Question 5. Alluvial Diagrams

Use variables am, cyl, gear, and carb in the data.frame datasets::mtcars.

Code
mtcars_table <- mtcars |>
  mutate(am = factor(am, labels = c("Auto", "Man")),
         cyl = factor(cyl),
         gear = factor(gear),
         carb = factor(carb)) |>
  group_by(cyl, gear, carb, am) |>
  count()

ggplot(mtcars_table,
       aes(axis1 = carb,
           axis2 = cyl,
           axis3 = gear,
           axis4 = am,
           y = n)) +
  geom_alluvium(aes(fill = carb), color="black") +
  geom_stratum(alpha=.9, color = "grey70") +
  geom_text(stat = "stratum", 
            size = 5,
            aes(label = after_stat(stratum))) + 
  scale_x_discrete(limits = c("Carburetors", "Cylinders", 
                              "Gears", "Transmission"),
                   expand = c(0, 0)) +
  scale_y_continuous(expand = c(0, 0)) +
  scale_fill_viridis_d() +
  labs(title = "mtcars data",
       subtitle = "stratified by carb, cyl, gear, and am",
       y = "Frequency") +
  theme_ipsum() +
  theme(legend.position = "none",
        axis.text.x = element_text(size = rel(2)),
        axis.title.y = element_text(size = rel(2),
                                    margin = margin(r = 30))
        ) 


Question 6. Heatmaps

Code
americas <- gapminder::gapminder |>
  filter(continent == "Americas")

americas |>
  ggplot(aes(x = factor(year),
             y = country,
             fill = lifeExp)) +
  geom_tile() +
  scale_fill_viridis_c() +
  scale_y_discrete(
    labels = function(x) {
      ifelse(
        x == "United States",
        "<span style='color:red;'>United States</span>",
        x
      )
    }
  ) +
  labs(
    x = NULL,
    y = NULL,
    title = "Longevity Across the Americas Over Time",
    fill = "Life\nExpectancy"
  ) +
  theme(
    plot.title = element_text(hjust = .5, size = rel(2),
                              face = "bold",
                              family = "Arial"),
    legend.position = "top",
    legend.title = element_text(
      margin = margin(0, 5, 13, 0),
      face = "bold",
      size = rel(1.5)
    ),
    legend.box.margin = margin(0, 100, 0, 0),
    axis.text.x = element_text(size = rel(1.5)),
    axis.text.y = ggtext::element_markdown(size = rel(1.5)),
    panel.background = element_rect(fill = "white", color = NA),
    plot.background = element_rect(fill = "white", color = NA)
  ) +
  guides(
    fill = guide_colorbar(
      barheight = unit(.6, "cm"),
      barwidth = unit(8, "in")
    )
  )


Question 7. Correlation Heatmaps

Code
nba_players <- read_csv("https://bcdanl.github.io/data/nba_players_2022-23_2024-25.csv")

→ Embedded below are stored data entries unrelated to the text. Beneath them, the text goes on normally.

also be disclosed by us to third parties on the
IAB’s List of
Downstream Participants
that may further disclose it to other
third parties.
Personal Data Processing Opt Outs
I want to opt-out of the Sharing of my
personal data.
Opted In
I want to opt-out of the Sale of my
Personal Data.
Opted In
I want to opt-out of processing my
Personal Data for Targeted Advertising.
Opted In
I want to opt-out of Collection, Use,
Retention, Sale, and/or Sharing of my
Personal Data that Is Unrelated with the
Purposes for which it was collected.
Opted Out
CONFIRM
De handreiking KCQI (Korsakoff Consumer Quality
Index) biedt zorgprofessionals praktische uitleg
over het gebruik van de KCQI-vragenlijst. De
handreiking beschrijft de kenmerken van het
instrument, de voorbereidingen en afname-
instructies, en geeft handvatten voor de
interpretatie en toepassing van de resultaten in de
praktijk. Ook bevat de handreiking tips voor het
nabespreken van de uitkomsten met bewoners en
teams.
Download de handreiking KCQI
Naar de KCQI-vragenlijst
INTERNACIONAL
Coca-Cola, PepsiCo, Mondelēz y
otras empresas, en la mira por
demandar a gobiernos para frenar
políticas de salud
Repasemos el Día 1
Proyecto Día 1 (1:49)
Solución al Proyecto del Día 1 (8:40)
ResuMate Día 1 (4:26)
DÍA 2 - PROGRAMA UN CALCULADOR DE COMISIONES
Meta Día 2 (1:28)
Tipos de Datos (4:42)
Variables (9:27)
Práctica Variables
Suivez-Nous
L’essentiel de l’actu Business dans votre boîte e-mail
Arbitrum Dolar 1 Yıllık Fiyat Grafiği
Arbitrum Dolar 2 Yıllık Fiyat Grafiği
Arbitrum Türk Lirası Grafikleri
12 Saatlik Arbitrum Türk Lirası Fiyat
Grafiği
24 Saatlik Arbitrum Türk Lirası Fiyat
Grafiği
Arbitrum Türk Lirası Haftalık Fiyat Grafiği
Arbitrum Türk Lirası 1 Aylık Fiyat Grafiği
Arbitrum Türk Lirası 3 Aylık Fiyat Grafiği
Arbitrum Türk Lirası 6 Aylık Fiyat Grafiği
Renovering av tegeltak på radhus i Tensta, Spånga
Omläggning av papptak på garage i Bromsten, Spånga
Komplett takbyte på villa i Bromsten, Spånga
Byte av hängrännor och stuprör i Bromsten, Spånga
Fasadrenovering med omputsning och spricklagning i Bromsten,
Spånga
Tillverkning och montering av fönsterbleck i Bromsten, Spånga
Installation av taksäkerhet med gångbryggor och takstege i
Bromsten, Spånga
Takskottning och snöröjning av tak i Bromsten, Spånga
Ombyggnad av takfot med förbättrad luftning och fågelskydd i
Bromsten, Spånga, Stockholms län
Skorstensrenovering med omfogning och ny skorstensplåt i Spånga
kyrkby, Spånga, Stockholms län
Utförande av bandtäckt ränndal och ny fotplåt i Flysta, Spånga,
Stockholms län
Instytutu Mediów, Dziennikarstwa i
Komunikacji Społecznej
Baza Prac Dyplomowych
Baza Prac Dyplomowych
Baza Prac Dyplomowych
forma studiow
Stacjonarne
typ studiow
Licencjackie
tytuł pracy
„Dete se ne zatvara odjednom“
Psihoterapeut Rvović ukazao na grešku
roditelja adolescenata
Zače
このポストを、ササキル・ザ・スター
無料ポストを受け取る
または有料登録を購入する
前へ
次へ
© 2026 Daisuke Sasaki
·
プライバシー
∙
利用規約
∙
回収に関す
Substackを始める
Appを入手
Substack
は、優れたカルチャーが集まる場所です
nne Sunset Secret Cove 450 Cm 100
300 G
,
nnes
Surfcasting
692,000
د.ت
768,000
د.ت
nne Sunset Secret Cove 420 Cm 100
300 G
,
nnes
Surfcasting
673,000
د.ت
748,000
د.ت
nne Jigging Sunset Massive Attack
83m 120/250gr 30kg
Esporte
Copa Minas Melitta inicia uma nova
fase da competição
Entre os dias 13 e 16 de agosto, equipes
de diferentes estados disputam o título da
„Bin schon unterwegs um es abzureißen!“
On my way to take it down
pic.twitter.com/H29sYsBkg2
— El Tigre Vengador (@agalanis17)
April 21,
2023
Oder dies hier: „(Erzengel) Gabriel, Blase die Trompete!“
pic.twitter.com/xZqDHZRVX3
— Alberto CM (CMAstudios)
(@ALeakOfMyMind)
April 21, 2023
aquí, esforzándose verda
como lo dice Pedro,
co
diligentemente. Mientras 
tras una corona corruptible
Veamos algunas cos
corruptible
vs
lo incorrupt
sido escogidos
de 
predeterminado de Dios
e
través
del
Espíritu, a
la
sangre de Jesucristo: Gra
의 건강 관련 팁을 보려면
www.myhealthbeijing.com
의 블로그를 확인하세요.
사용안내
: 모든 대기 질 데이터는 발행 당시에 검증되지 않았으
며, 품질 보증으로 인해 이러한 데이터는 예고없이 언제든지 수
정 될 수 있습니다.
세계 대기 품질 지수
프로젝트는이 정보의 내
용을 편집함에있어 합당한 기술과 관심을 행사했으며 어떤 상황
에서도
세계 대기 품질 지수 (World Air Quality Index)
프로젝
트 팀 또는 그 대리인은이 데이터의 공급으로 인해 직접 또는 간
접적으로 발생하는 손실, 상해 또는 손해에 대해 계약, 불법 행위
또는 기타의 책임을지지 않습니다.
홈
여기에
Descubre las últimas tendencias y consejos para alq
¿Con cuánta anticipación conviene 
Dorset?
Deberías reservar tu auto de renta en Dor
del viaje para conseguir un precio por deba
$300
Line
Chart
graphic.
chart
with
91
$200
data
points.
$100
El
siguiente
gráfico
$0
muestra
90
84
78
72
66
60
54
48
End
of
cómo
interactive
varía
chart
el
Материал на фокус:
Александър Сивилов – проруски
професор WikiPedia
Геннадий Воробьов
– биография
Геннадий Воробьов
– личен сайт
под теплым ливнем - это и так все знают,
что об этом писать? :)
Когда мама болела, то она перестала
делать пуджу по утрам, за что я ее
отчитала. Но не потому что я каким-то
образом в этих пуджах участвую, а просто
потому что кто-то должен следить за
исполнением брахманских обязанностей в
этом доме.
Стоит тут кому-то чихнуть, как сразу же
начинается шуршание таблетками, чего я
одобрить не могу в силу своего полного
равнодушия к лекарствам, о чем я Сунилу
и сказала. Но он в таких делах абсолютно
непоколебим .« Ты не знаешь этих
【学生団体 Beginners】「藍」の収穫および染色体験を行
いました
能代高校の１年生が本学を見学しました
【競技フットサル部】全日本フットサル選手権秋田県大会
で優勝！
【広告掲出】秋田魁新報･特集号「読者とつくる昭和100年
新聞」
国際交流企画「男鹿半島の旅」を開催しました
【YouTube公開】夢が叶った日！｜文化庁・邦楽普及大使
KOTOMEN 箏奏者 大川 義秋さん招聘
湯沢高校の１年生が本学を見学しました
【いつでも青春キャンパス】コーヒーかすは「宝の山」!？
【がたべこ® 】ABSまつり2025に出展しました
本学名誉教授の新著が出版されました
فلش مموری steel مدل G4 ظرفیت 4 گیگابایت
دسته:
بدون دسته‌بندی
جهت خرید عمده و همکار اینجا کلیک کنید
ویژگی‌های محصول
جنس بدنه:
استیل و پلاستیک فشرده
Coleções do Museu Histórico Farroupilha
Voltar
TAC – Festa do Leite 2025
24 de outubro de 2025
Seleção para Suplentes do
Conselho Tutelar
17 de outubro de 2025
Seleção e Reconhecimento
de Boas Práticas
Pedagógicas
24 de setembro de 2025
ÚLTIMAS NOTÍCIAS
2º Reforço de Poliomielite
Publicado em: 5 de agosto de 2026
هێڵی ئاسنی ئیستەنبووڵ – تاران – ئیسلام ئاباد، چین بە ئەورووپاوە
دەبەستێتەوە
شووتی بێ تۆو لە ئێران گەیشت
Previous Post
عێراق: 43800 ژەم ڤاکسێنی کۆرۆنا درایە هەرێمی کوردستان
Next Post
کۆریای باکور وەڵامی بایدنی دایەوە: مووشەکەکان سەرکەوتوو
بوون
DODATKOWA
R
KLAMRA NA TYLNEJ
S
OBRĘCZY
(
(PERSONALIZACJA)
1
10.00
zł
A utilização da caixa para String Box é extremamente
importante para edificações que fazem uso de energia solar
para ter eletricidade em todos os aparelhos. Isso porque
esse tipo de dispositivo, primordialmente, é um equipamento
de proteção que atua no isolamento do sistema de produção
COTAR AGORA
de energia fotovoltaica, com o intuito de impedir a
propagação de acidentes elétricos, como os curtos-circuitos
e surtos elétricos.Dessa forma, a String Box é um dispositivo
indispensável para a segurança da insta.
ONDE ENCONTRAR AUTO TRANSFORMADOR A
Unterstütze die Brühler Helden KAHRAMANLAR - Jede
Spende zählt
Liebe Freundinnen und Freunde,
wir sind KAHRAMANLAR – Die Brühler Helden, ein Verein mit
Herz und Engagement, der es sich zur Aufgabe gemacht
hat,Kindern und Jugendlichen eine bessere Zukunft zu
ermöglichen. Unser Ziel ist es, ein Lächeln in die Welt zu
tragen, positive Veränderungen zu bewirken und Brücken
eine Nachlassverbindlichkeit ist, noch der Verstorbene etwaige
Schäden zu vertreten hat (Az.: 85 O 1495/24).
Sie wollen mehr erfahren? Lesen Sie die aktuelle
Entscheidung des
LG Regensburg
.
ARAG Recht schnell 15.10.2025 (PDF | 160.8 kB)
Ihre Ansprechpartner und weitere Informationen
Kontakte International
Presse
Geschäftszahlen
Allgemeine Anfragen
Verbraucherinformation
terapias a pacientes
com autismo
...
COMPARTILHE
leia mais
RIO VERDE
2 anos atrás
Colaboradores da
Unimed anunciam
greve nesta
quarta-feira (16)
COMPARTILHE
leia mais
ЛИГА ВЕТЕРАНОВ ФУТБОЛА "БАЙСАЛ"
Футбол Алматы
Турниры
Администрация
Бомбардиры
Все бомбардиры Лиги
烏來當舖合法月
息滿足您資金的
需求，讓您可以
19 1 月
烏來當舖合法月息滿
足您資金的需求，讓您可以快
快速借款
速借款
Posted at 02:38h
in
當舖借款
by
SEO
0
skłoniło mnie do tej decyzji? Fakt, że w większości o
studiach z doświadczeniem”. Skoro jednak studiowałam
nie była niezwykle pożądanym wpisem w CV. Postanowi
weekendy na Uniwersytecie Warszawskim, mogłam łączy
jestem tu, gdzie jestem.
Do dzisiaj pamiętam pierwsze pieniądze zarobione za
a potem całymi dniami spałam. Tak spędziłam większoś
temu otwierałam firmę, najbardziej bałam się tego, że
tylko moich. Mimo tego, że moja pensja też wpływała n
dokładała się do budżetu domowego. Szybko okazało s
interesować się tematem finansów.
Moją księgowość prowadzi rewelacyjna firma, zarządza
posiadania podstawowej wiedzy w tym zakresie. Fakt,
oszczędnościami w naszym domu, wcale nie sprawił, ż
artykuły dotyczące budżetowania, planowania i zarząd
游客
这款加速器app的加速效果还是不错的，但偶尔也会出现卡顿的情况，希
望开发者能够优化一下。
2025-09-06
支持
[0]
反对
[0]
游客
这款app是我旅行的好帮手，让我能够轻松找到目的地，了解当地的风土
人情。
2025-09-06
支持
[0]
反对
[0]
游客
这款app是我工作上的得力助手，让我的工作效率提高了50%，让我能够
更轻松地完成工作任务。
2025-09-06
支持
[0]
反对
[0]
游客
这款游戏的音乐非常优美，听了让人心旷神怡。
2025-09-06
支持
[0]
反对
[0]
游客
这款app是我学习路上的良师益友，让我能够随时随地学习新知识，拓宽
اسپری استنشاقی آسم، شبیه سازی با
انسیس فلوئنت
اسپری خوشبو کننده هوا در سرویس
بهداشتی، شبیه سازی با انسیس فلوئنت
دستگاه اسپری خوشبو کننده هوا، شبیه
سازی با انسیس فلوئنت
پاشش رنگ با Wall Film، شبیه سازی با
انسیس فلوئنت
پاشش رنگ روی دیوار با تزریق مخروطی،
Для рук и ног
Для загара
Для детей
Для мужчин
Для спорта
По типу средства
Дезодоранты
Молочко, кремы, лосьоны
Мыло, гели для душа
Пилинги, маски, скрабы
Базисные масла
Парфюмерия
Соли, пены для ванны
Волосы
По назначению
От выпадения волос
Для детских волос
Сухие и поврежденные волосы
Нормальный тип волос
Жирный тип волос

  • season_id: Season identifier used in your dataset

    • "2022" → 2022–23 season
    • "2023" → 2023–24 season
    • "2024" → 2024–25 season
  • rank: Player’s ranking on the stats table (Rk from Basketball Reference)

  • player: Full player name

  • pos: Player position (e.g., PG, SG, SF, PF, C)

  • age: Player age during the season

  • team_abbreviation: NBA team abbreviation (e.g., LAL, BOS, GSW)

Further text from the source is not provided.